Brady is one of the congressional leaders in efforts to update how Medicare pays for care of people recovering from strokes, serious illnesses and surgeries. Known as post-acute or post-hospital care, this field costs Medicare about $60 billion a year. Brady helped with the passage of the IMPACT Act of 2014 (PL 113-185), which calls for CMS to establish a framework for a new payment approach to all post-acute care. The agency now issues separate rules for payments for skilled nursing facilities, inpatient rehabilitation centers, specialty hospitals and home health agencies that help people recover.

"We strongly urge that changes be made to H.R. 3298 so that it adheres to the IMPACT Act’s implementation timeline, thereby ensuring that the cross-setting measures that would be necessary for implementing this legislation have been fully developed, validated and vetted," the groups said in their letter.
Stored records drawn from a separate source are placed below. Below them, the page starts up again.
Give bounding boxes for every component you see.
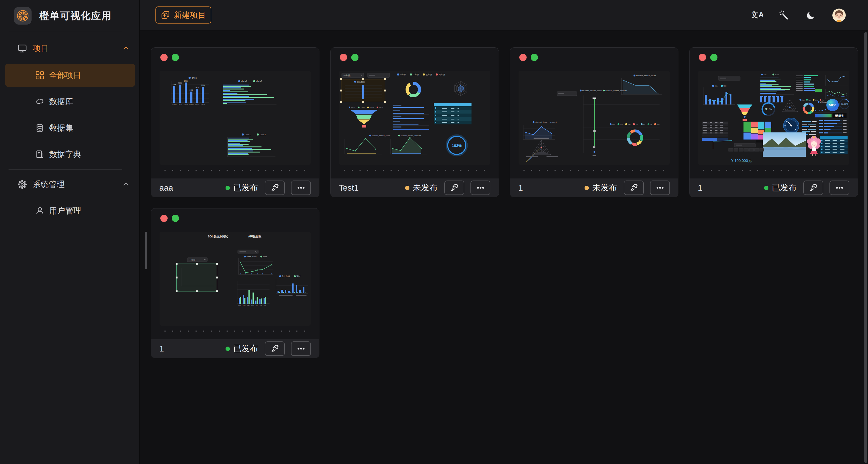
status-label: 已发布 (233, 343, 258, 354)
sidebar-item-label: 用户管理 (49, 205, 81, 216)
chevron-up-icon (123, 45, 129, 52)
page-scrollbar-thumb[interactable] (864, 32, 867, 463)
dotted-separator (703, 170, 846, 171)
status-label: 已发布 (772, 182, 797, 193)
svg-text:Th: Th (822, 99, 824, 101)
green-dot (172, 215, 179, 222)
copy-plus-icon (161, 10, 170, 20)
project-card-grid: price 3495 3805 4243 2358 2904 3386 一年级 … (151, 47, 860, 358)
svg-text:student_flower_amount: student_flower_amount (401, 134, 421, 137)
dotted-separator (164, 331, 308, 332)
dark-mode-toggle[interactable] (805, 9, 817, 21)
sidebar-item-label: 数据字典 (49, 149, 81, 160)
svg-text:data2: data2 (260, 133, 266, 136)
more-actions-button[interactable] (291, 341, 311, 356)
svg-text:四年级: 四年级 (439, 73, 445, 76)
red-dot (519, 54, 527, 61)
edit-project-button[interactable] (444, 181, 464, 195)
project-thumbnail[interactable]: student_attend_count student_attend_coun… (519, 71, 670, 165)
svg-text:一年级: 一年级 (189, 259, 196, 261)
project-thumbnail[interactable]: 一年级 献花数量 一年级 二年级 三年级 (339, 71, 490, 165)
magic-wand-icon (778, 9, 790, 21)
sidebar-item-data-dictionary[interactable]: 数据字典 (0, 145, 140, 163)
svg-text:price: price (263, 255, 268, 258)
sidebar-section-project[interactable]: 项目 (0, 39, 140, 57)
edit-project-button[interactable] (265, 341, 285, 356)
svg-text:一年级: 一年级 (400, 73, 406, 76)
svg-text:student_attend_count: student_attend_count (582, 90, 602, 92)
new-project-button[interactable]: 新建项目 (155, 6, 211, 24)
link-icon (35, 97, 44, 106)
svg-text:一年级: 一年级 (351, 107, 355, 109)
language-switch-button[interactable]: 文A (752, 9, 763, 21)
more-actions-button[interactable] (470, 181, 490, 195)
card-footer: Test1 未发布 (331, 179, 499, 197)
ellipsis-icon (655, 183, 665, 193)
edit-project-button[interactable] (803, 181, 823, 195)
status-label: 未发布 (592, 182, 617, 193)
project-thumbnail[interactable]: SQL数据源测试 API数据集 一年级 (160, 232, 311, 326)
magic-wand-button[interactable] (778, 9, 790, 21)
svg-text:Wed: Wed (815, 99, 818, 101)
edit-project-button[interactable] (624, 181, 644, 195)
svg-text:3386: 3386 (201, 84, 205, 86)
svg-text:data2: data2 (775, 74, 779, 75)
more-actions-button[interactable] (830, 181, 849, 195)
gear-icon (17, 179, 27, 190)
svg-text:Mon: Mon (238, 305, 241, 306)
ellipsis-icon (834, 183, 845, 193)
dashboard-preview: data1 data2 (698, 71, 849, 165)
status-dot (764, 186, 768, 190)
sidebar-item-user-management[interactable]: 用户管理 (0, 202, 140, 220)
sidebar-section-label: 系统管理 (33, 179, 65, 190)
project-card: SQL数据源测试 API数据集 一年级 (151, 208, 319, 358)
traffic-dots (340, 54, 359, 61)
moon-icon (805, 9, 817, 21)
edit-project-button[interactable] (265, 181, 285, 195)
card-footer: 1 已发布 (151, 339, 319, 358)
sidebar-section-system[interactable]: 系统管理 (0, 175, 140, 193)
svg-text:price: price (192, 76, 197, 79)
status-dot (225, 186, 230, 190)
grid-icon (35, 71, 44, 80)
svg-text:课时: 课时 (297, 275, 301, 278)
dashboard-preview: 一年级 献花数量 一年级 二年级 三年级 (339, 71, 490, 165)
project-card: price 3495 3805 4243 2358 2904 3386 一年级 … (151, 47, 319, 197)
database-icon (35, 123, 44, 133)
more-actions-button[interactable] (650, 181, 670, 195)
dotted-separator (164, 170, 308, 171)
svg-text:Thu: Thu (251, 305, 254, 306)
svg-text:student_flower_amount: student_flower_amount (535, 121, 557, 123)
status-dot (405, 186, 409, 190)
user-avatar[interactable] (832, 8, 846, 22)
project-name: Test1 (339, 183, 405, 193)
sidebar-item-dataset[interactable]: 数据集 (0, 119, 140, 137)
sidebar-item-all-projects[interactable]: 全部项目 (5, 64, 135, 87)
svg-text:文A: 文A (752, 10, 763, 19)
hammer-icon (270, 183, 280, 193)
sidebar-item-database[interactable]: 数据库 (0, 93, 140, 111)
svg-text:SQL数据源测试: SQL数据源测试 (208, 235, 228, 238)
svg-text:一年级: 一年级 (172, 104, 177, 105)
traffic-dots (160, 54, 179, 61)
content-scrollbar-thumb[interactable] (145, 232, 147, 269)
project-thumbnail[interactable]: price 3495 3805 4243 2358 2904 3386 一年级 … (160, 71, 311, 165)
dotted-separator (344, 170, 487, 171)
svg-text:课时: 课时 (723, 85, 726, 87)
project-card: student_attend_count student_attend_coun… (510, 47, 678, 197)
card-footer: 1 已发布 (689, 179, 858, 197)
svg-text:Sat: Sat (650, 124, 652, 125)
project-card: data1 data2 (689, 47, 858, 197)
svg-text:六年级: 六年级 (200, 103, 205, 105)
svg-text:Fri: Fri (643, 124, 645, 125)
more-actions-button[interactable] (291, 181, 311, 195)
traffic-dots (160, 215, 179, 222)
hammer-icon (629, 183, 639, 193)
svg-text:献花数量: 献花数量 (356, 81, 365, 83)
sidebar-item-label: 数据集 (49, 123, 73, 133)
svg-text:Fri: Fri (256, 305, 258, 306)
project-thumbnail[interactable]: data1 data2 (698, 71, 849, 165)
project-name: 1 (518, 183, 585, 193)
ellipsis-icon (475, 183, 486, 193)
orange-logo-icon (16, 9, 30, 23)
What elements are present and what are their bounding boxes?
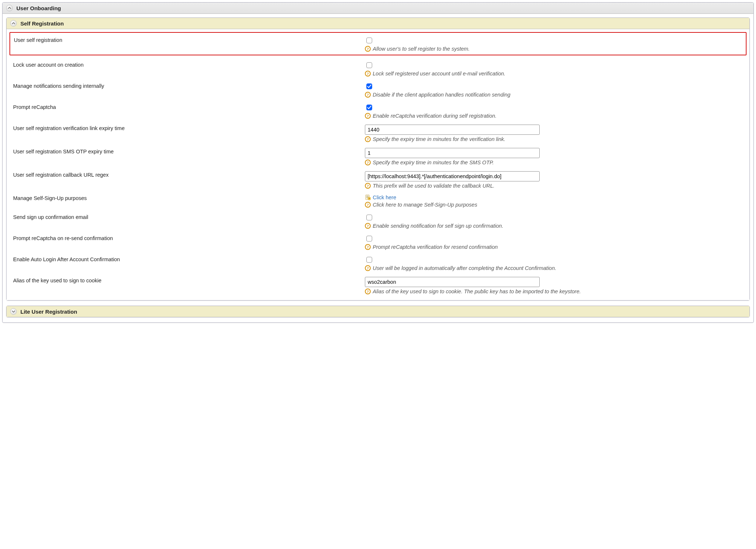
hint-lock-on-creation: Lock self registered user account until … [373,71,505,77]
label-sms-expiry: User self registration SMS OTP expiry ti… [9,148,363,154]
help-icon [365,46,371,52]
self-registration-header[interactable]: Self Registration [7,18,749,29]
checkbox-lock-on-creation[interactable] [366,62,372,68]
input-cookie-alias[interactable] [365,277,540,287]
field-prompt-recaptcha: Prompt reCaptcha Enable reCaptcha verifi… [9,98,747,119]
field-callback-regex: User self registration callback URL rege… [9,165,747,189]
input-callback-regex[interactable] [365,171,540,181]
link-manage-purposes[interactable]: Click here [373,195,396,200]
label-send-confirm-email: Send sign up confirmation email [9,213,363,220]
checkbox-user-self-registration[interactable] [366,38,372,43]
self-registration-body: User self registration Allow user's to s… [7,32,749,300]
label-recaptcha-resend: Prompt reCaptcha on re-send confirmation [9,235,363,241]
lite-user-registration-title: Lite User Registration [20,309,77,315]
label-prompt-recaptcha: Prompt reCaptcha [9,103,363,110]
label-lock-on-creation: Lock user account on creation [9,61,363,68]
field-user-self-registration: User self registration Allow user's to s… [9,32,747,55]
help-icon [365,136,371,142]
document-add-icon [365,195,371,200]
label-auto-login: Enable Auto Login After Account Confirma… [9,256,363,262]
self-registration-title: Self Registration [20,20,64,27]
field-auto-login: Enable Auto Login After Account Confirma… [9,250,747,271]
field-send-confirm-email: Send sign up confirmation email Enable s… [9,208,747,229]
help-icon [365,160,371,165]
self-registration-panel: Self Registration User self registration… [6,17,750,301]
help-icon [365,183,371,189]
user-onboarding-body: Self Registration User self registration… [3,14,753,322]
field-manage-purposes: Manage Self-Sign-Up purposes Click here … [9,189,747,208]
label-link-expiry: User self registration verification link… [9,125,363,131]
hint-recaptcha-resend: Prompt reCaptcha verification for resend… [373,244,498,250]
hint-cookie-alias: Alias of the key used to sign to cookie.… [373,289,581,294]
field-cookie-alias: Alias of the key used to sign to cookie … [9,271,747,294]
expand-icon[interactable] [10,308,17,315]
checkbox-prompt-recaptcha[interactable] [366,105,372,110]
hint-prompt-recaptcha: Enable reCaptcha verification during sel… [373,113,497,119]
checkbox-send-confirm-email[interactable] [366,215,372,220]
hint-user-self-registration: Allow user's to self register to the sys… [373,46,470,52]
lite-user-registration-header[interactable]: Lite User Registration [7,306,749,317]
hint-sms-expiry: Specify the expiry time in minutes for t… [373,160,494,165]
input-link-expiry[interactable] [365,125,540,135]
collapse-icon[interactable] [6,5,13,11]
help-icon [365,113,371,119]
input-sms-expiry[interactable] [365,148,540,158]
hint-manage-notifications: Disable if the client application handle… [373,92,511,98]
user-onboarding-panel: User Onboarding Self Registration User s… [2,2,754,323]
label-cookie-alias: Alias of the key used to sign to cookie [9,277,363,283]
collapse-icon[interactable] [10,20,17,27]
field-link-expiry: User self registration verification link… [9,119,747,142]
label-manage-purposes: Manage Self-Sign-Up purposes [9,195,363,201]
hint-auto-login: User will be logged in automatically aft… [373,265,556,271]
help-icon [365,223,371,229]
field-sms-expiry: User self registration SMS OTP expiry ti… [9,142,747,165]
field-manage-notifications: Manage notifications sending internally … [9,77,747,98]
help-icon [365,92,371,98]
label-user-self-registration: User self registration [10,36,363,43]
hint-manage-purposes: Click here to manage Self-Sign-Up purpos… [373,202,477,208]
help-icon [365,244,371,250]
checkbox-manage-notifications[interactable] [366,83,372,89]
label-callback-regex: User self registration callback URL rege… [9,171,363,178]
field-recaptcha-resend: Prompt reCaptcha on re-send confirmation… [9,229,747,250]
checkbox-recaptcha-resend[interactable] [366,236,372,242]
hint-send-confirm-email: Enable sending notification for self sig… [373,223,504,229]
user-onboarding-title: User Onboarding [16,5,61,11]
help-icon [365,265,371,271]
help-icon [365,289,371,294]
help-icon [365,71,371,77]
label-manage-notifications: Manage notifications sending internally [9,82,363,89]
user-onboarding-header[interactable]: User Onboarding [3,3,753,14]
field-lock-on-creation: Lock user account on creation Lock self … [9,55,747,77]
hint-callback-regex: This prefix will be used to validate the… [373,183,495,189]
lite-user-registration-panel: Lite User Registration [6,306,750,317]
checkbox-auto-login[interactable] [366,257,372,263]
help-icon [365,202,371,208]
hint-link-expiry: Specify the expiry time in minutes for t… [373,136,505,142]
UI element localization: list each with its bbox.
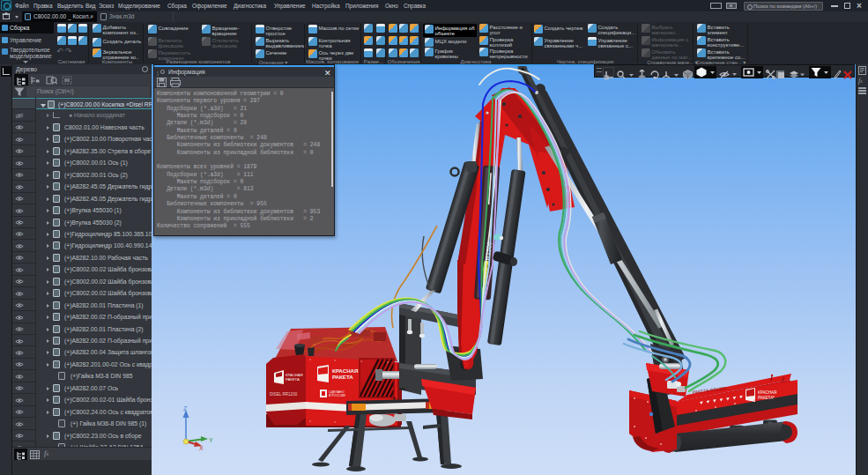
svg-text:КРАСНАЯ: КРАСНАЯ: [758, 390, 776, 395]
svg-text:КРАСНАЯ: КРАСНАЯ: [332, 367, 359, 374]
svg-text:X: X: [199, 445, 204, 451]
svg-text:DISEL RR1200: DISEL RR1200: [270, 392, 298, 397]
svg-text:РАКЕТА: РАКЕТА: [332, 374, 353, 380]
svg-text:Z: Z: [183, 405, 188, 412]
svg-text:Y: Y: [209, 437, 213, 443]
svg-text:РАКЕТА: РАКЕТА: [286, 377, 300, 382]
svg-text:В РОССИИ: В РОССИИ: [329, 394, 345, 397]
svg-text:РАКЕТА: РАКЕТА: [758, 396, 774, 400]
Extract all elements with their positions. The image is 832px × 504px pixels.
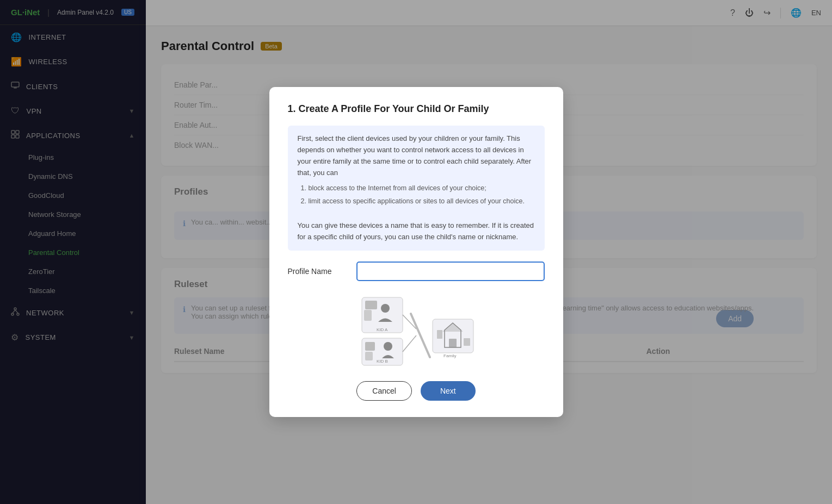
svg-text:KID A: KID A (377, 327, 388, 332)
next-button[interactable]: Next (421, 381, 476, 401)
svg-rect-19 (365, 352, 373, 360)
svg-rect-29 (464, 338, 470, 346)
svg-rect-12 (365, 301, 377, 309)
svg-text:KID B: KID B (377, 359, 388, 364)
modal-overlay: 1. Create A Profile For Your Child Or Fa… (0, 0, 832, 504)
modal-bullet-2: limit access to specific applications or… (309, 196, 535, 207)
modal-illustration: KID A KID B (288, 292, 545, 368)
modal-info-text2: You can give these devices a name that i… (298, 221, 534, 241)
svg-line-23 (411, 314, 430, 357)
modal-bullet-1: block access to the Internet from all de… (309, 183, 535, 194)
cancel-button[interactable]: Cancel (356, 381, 412, 401)
modal-title: 1. Create A Profile For Your Child Or Fa… (288, 103, 545, 115)
modal-info-box: First, select the client devices used by… (288, 126, 545, 251)
svg-rect-28 (437, 330, 442, 339)
profile-name-label: Profile Name (288, 267, 348, 276)
profile-name-input[interactable] (356, 262, 545, 281)
modal-info-text: First, select the client devices used by… (298, 134, 532, 176)
svg-line-22 (403, 335, 416, 352)
svg-point-14 (381, 304, 390, 313)
profile-name-row: Profile Name (288, 262, 545, 281)
svg-rect-18 (365, 342, 375, 351)
modal-buttons: Cancel Next (288, 381, 545, 401)
svg-rect-27 (449, 339, 457, 347)
svg-text:Family: Family (443, 353, 457, 358)
create-profile-modal: 1. Create A Profile For Your Child Or Fa… (269, 87, 563, 417)
svg-point-20 (384, 342, 392, 351)
svg-rect-13 (364, 310, 372, 321)
profile-illustration-svg: KID A KID B (356, 292, 476, 368)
But experts have raised questions about the slow rollout of changes envisioned by the IMPACT Act. A member of the Medicare Payment Advisory Commission (MedPAC) at a March meeting wondered whether the timeline for changes to this field could be accelerated. The deadlines now in place would transition to a more unified payment system around 2026 or 2027, said MedPAC commissioner Kathy Buto, a veteran federal health adviser. "We're talking 10 years before there will be anything new," she said.

'Breathtaking' Change

Yet people who work in the field of post-acute care argue that they already feel the effects of a whirlwind effort within CMS to revamp how the federal government pays for health care.

"The level of change and innovation to achieve this goal is unprecedented," Gregory M. Worsowicz, a doctor speaking on behalf of the American Academy of Physical Medicine and Rehabilitation, told the House Ways and Means Health Subcommittee at a Sept. 7 hearing.

He, too, asked that Congress hold off on efforts to create a value-based purchasing program for post-hospital care, saying that both work in the field and CMS initiatives will have a broad effect on the practice of medicine. CMS, for example, has a test underway that can reward or dock hospital reimbursements based on how well people enrolled in Medicare fare in the 90 days following hip and knee replacements. As a result, hospital officials are taking a new look at the post-acute care options for their patients.

"We believe passage of this legislation at this time would add major additional policy changes to a sector that is struggling to comply with the existing pace of reform," Worsowicz said of Brady's bill said in testimony.

The IMPACT Act's timeline is meant to allow CMS to gather good comparison data about the different options for post-acute care, he said. He considered the pace of the work that CMS already is doing to roll out quality measures "breathtaking."

"It presents significant challenges for providers in keeping abreast of, and adapting to, these changes which are primarily focused on quality improvement," Worsowicz said.